Speculative biologic explanation (similar to that to newborn BCG vaccination) for Colonizer countries having higher mortality rates from COVID-19 could be generated (long standing, transgenerational influence of improved prenatal nutrition [38] on postnatal immune responses and life expectancy [leading to increased vulnerability to COVID-19] in these richer countries compared to the rest of the world, for example). In the meantime, we rather conclude that both BCG vaccination and Colonizer status are dependent variables of country based socioeconomic and political status, which latter features are the strongest predictors for COVID-19 outcomes (especially death/million) due the highly politicized nature of the pandemic.

Our work highlights the difficulties in drawing reliable epidemiologic conclusions from the currently available worldwide data on the COVID-19 pandemic.
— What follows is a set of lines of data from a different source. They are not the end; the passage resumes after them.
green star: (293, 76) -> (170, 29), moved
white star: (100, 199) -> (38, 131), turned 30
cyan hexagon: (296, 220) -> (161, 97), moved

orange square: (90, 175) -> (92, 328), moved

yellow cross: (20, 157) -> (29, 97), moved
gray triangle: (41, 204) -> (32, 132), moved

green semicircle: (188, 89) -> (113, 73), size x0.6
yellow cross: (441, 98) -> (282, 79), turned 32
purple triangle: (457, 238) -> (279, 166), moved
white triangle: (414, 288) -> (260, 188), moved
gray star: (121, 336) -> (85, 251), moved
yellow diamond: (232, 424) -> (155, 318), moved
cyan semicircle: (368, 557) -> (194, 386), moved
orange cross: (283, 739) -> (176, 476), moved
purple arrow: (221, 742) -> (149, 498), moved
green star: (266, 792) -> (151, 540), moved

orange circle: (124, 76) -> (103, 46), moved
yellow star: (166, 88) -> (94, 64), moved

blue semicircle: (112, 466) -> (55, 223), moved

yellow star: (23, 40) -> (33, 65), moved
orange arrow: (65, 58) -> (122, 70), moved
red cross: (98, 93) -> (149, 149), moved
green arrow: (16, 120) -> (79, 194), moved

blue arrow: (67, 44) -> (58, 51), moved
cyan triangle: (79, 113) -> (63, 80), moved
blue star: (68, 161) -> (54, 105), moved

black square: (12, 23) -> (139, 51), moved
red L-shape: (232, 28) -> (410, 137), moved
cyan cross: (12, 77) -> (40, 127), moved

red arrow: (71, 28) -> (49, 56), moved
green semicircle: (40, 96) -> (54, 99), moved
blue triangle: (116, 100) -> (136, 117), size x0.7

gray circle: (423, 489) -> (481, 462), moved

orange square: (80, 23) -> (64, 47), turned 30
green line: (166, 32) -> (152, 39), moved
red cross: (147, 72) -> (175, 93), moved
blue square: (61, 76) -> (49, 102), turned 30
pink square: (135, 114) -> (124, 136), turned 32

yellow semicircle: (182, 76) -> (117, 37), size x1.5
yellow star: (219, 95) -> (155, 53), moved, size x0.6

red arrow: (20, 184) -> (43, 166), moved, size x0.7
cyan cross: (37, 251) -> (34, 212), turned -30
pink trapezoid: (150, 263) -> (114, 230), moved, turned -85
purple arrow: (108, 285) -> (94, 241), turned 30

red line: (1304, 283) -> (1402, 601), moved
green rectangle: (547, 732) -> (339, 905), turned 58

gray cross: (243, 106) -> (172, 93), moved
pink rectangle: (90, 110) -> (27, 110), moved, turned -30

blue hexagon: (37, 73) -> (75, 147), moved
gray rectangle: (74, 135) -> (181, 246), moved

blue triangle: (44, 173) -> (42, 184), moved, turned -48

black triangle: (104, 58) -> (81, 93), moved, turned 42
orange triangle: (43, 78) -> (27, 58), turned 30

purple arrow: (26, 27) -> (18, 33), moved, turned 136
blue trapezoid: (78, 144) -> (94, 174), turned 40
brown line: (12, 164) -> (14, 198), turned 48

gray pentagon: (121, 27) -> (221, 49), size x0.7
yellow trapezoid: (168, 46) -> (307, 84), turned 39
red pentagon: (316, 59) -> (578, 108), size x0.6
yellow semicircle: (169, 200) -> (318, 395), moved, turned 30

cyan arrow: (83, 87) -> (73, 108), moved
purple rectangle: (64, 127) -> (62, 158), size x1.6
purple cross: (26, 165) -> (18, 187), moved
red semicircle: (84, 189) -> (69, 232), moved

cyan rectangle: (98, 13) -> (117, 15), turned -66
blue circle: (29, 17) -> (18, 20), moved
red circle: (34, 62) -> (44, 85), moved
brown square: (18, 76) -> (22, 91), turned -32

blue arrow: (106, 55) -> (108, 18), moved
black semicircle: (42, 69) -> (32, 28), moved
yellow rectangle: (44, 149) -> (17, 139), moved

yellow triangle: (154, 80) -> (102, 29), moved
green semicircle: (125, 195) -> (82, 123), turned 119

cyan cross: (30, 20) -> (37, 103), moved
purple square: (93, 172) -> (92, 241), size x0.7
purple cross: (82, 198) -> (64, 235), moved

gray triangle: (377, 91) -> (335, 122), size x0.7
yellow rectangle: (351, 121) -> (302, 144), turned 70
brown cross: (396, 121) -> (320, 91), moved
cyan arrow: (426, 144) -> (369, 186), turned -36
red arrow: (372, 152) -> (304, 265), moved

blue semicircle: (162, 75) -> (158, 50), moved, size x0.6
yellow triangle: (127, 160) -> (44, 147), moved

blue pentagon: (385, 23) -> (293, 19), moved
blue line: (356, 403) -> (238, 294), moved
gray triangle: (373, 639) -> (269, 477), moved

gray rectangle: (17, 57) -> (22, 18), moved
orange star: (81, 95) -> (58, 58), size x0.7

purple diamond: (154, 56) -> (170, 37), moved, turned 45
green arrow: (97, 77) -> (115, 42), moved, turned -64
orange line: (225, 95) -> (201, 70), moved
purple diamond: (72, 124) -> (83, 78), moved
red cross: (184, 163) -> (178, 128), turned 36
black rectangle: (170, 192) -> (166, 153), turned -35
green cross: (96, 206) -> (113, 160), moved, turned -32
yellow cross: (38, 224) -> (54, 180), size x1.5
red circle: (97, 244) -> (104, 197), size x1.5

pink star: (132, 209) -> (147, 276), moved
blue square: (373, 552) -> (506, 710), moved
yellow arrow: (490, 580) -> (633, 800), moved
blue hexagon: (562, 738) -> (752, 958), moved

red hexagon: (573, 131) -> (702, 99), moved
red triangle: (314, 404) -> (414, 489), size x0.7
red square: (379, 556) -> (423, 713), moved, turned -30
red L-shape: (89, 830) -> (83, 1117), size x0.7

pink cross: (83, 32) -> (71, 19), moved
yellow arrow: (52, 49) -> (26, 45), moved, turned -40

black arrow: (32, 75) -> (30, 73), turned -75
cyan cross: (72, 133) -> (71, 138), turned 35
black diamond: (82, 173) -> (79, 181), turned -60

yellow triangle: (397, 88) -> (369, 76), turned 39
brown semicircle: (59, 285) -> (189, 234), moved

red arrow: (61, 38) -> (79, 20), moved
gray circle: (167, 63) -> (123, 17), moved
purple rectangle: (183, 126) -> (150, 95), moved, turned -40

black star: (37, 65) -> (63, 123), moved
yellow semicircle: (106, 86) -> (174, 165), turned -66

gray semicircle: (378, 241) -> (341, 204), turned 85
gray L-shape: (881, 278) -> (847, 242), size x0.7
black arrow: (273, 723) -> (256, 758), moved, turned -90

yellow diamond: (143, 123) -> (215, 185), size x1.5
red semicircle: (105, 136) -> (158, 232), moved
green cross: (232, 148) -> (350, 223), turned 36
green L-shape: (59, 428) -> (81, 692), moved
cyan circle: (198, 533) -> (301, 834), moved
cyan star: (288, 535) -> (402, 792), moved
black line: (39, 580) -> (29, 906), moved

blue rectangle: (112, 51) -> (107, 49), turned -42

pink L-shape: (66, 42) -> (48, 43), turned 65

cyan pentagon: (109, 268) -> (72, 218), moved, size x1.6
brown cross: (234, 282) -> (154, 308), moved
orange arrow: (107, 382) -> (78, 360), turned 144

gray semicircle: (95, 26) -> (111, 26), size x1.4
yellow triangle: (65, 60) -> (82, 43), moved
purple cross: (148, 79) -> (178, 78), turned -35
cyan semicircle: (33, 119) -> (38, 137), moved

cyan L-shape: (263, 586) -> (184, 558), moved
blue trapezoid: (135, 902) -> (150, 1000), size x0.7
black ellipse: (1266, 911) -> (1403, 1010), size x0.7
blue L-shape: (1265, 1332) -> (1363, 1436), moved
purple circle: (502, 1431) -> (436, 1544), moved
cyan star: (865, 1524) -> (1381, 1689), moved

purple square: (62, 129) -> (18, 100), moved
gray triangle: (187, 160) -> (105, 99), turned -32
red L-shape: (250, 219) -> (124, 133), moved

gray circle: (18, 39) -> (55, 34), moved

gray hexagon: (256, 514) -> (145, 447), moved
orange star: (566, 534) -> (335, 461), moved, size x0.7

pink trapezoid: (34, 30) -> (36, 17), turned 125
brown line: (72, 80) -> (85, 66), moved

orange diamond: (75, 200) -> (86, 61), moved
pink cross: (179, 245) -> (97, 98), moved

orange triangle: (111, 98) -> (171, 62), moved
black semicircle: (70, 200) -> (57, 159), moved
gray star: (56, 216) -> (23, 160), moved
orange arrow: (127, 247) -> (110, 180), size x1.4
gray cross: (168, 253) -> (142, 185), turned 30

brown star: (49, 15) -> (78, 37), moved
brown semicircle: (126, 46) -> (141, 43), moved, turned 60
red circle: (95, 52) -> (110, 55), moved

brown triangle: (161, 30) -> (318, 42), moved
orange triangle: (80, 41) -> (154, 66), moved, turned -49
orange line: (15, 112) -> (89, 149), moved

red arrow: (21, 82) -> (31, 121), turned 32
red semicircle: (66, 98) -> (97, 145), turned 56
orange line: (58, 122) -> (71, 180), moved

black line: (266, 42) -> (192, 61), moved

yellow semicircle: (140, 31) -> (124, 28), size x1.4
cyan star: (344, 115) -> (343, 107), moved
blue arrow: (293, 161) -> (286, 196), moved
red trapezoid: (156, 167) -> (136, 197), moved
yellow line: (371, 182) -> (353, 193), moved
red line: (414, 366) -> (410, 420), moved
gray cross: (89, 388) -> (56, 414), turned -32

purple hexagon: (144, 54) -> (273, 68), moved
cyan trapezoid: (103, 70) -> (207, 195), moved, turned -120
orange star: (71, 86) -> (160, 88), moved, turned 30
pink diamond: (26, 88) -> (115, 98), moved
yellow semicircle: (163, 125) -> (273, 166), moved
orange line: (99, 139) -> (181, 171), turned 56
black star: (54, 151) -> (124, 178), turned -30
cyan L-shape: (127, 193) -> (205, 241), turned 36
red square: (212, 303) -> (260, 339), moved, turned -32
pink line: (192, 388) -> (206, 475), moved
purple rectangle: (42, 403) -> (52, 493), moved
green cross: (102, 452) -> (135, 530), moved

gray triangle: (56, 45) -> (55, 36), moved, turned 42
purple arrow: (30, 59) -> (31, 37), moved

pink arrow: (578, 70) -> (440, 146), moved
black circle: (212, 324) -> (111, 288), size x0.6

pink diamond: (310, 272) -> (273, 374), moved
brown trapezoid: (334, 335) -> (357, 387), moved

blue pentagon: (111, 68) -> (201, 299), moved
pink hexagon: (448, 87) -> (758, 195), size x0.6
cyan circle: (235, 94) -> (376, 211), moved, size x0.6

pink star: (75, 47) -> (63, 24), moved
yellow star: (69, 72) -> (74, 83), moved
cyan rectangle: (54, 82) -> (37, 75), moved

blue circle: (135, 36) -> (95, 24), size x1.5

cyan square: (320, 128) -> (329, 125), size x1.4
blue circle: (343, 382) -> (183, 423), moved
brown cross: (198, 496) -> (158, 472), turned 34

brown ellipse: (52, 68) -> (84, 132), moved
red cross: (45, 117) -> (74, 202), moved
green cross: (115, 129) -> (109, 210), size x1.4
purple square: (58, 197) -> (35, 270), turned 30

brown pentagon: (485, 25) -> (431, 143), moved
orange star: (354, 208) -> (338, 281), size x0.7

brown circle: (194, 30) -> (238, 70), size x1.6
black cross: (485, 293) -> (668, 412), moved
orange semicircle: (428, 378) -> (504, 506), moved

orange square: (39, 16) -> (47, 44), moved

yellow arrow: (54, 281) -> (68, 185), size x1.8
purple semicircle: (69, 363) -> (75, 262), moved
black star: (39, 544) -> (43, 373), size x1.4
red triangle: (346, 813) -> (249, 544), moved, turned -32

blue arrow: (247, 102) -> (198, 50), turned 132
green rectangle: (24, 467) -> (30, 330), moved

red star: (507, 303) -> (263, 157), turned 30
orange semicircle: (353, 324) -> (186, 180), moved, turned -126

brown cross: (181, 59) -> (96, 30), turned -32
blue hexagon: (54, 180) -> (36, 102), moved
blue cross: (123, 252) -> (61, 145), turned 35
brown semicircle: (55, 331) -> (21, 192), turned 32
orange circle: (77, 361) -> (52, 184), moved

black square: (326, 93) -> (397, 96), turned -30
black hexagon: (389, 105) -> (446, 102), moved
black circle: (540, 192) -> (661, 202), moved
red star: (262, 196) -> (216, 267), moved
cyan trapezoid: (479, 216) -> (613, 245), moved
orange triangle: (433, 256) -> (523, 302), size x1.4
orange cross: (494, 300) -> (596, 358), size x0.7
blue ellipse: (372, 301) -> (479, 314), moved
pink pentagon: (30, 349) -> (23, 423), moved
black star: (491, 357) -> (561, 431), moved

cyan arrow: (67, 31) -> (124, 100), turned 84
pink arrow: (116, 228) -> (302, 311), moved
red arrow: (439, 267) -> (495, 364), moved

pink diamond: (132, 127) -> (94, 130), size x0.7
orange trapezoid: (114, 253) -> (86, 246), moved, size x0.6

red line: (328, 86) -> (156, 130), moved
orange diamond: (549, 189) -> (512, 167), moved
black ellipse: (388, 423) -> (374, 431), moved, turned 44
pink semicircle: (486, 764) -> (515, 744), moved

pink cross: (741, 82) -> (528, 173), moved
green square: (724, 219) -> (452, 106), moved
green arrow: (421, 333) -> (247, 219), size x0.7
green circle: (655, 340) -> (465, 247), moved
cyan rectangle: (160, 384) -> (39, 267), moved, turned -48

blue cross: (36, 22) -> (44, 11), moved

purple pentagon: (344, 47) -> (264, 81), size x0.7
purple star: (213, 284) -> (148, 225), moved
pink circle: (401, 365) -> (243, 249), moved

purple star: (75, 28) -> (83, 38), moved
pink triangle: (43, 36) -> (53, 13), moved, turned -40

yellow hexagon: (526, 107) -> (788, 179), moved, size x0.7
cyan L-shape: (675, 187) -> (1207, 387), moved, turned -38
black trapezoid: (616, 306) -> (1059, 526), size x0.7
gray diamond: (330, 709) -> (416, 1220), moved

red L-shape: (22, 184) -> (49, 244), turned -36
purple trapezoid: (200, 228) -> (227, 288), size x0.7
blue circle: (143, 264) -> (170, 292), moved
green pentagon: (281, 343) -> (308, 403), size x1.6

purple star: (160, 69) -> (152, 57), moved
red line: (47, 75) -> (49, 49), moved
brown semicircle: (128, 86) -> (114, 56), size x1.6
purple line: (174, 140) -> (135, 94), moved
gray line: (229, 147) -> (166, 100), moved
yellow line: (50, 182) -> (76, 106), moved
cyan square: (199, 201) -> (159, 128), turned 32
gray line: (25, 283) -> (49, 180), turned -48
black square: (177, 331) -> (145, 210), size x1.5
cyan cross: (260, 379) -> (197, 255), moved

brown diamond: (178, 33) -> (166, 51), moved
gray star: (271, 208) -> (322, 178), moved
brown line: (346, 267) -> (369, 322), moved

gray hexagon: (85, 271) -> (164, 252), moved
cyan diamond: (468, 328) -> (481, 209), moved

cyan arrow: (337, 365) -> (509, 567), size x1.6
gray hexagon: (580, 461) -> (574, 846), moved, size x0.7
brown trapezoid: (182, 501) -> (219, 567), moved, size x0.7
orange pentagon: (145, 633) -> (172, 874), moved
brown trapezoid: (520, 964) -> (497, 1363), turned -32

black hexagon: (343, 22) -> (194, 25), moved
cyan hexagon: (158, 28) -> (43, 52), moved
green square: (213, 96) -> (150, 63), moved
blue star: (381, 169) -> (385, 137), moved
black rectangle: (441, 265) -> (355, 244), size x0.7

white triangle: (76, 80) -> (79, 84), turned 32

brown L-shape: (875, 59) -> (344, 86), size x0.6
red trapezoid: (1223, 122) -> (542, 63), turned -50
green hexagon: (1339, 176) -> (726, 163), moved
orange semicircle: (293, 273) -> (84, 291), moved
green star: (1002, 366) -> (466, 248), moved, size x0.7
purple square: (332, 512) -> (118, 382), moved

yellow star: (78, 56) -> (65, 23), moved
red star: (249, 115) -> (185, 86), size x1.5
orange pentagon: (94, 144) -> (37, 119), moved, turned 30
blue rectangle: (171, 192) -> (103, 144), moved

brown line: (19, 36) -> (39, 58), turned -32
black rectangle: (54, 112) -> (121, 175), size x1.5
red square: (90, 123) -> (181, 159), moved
We advise for extreme caution and self-reflective scrutiny to balance publication pressure, inherent drive for scientific discovery, and financial social and political gains, when examining COVID-19 related biomedical research, including epidemiology. This conclusion is in line with experts in the field, emphasizing that “the data is not from peer-reviewed research, but rather is almost real-time clinical data–which can be messy and come with many caveats” [39]. The experts also underscore that “the lack of widespread, systematic testing in most countries is the main source of discrepancies in death rates internationally” [39]. It is our responsibility, as the medical scientific community around the world, to promote consistent and reliable epidemiologic reporting, and de-politicizing the current COVID-19 pandemic in order to prepare for other expectable large-scale infectious outbreaks in the future.